Attribution to another publication … cannot serve as license to print rumors that would not meet the test of The Times’s own reporting standards. Rumors must satisfy The Times’s standard of newsworthiness, taste and plausibility before publication, even when attributed. And when the need arises to attribute, that is a good cue to consult with the department head about whether publication is warranted at all. –The New York Times, Guidelines on Integrity
Dear Mr. Hoyt:
I’m am American citizen residing in Brazil, married to a Brazilian national — Neuzinha is a card-carrying member of the press — and a regular consumer of the Brazilian news media.
Your Latin American correspondent, Larry Rohter, frequently repeats, verbatim, the press-relations talking points of dubious actors, without attribution, and omits the viewpoints of more credible sources.
A recent example, I think, was his latest story on the Pan-American Games in Rio:
It is no secret that Rio is crime-ridden and quite violent, and becoming more so: the heavily-armed gangs that control the hillside squatter slums known as favelas are growing increasingly bolder in their assaults and threats, even in the city’s most elite neighborhoods.
I have heard the state military police commandant, Col. Ângelo, say almost exactly the same thing in recent press conferences, particularly with respect to “increasingly bolder in their assaults and threats.”
But see Rio: BOPE in the Vila Cruzeiro, a review of local coverage of that issue.
Col. Ângelo also said that community protests against police actions in Rio shantytowns was agitprop on behalf of drug gangs, and that any stray-bullet deaths were due to a drug-gang practice of shooting innocent bystanders in order to smear the reputation of the “trooper elite.”

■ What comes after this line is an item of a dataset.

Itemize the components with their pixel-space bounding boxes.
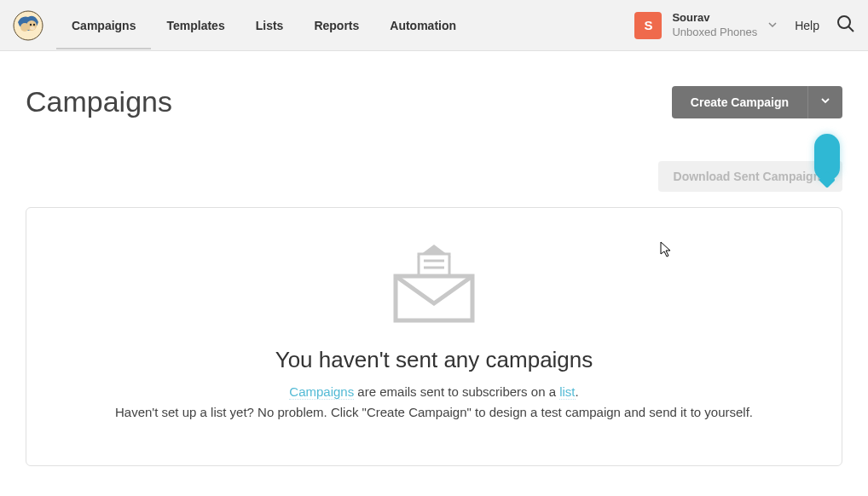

No hard, credible numbers or data have been forthcoming to support such statements. When they are, I will give them full faith and credit.
Other, reasonably reputable local journalists, however, have tacitly dismissed those claims by covering community demontrations as valid expressions of public sentiment and presenting hard numbers on the current crime scenario in Rio. See my Violence in Rio de Janeiro: Fact and Fiction, for example.
So where is Rohter getting those soft numbers? Can he cite statistics?
“It is no secret” is not proper journalism, or proper sourcing.
It is rumor-mongering. It is glittering generality. It is an abdication of the reporter’s job, which is to substantiate such generalizations with well-established facts.
“Statistics from Source X show” might be journalism up to the stated standards of the New York Times, for example — depending on the reliability of Source X. But Rohter doesn’t do sourcing — except for the occasional “[unidentified] press sources say” — and Bill Keller’s principles of integrity be damned.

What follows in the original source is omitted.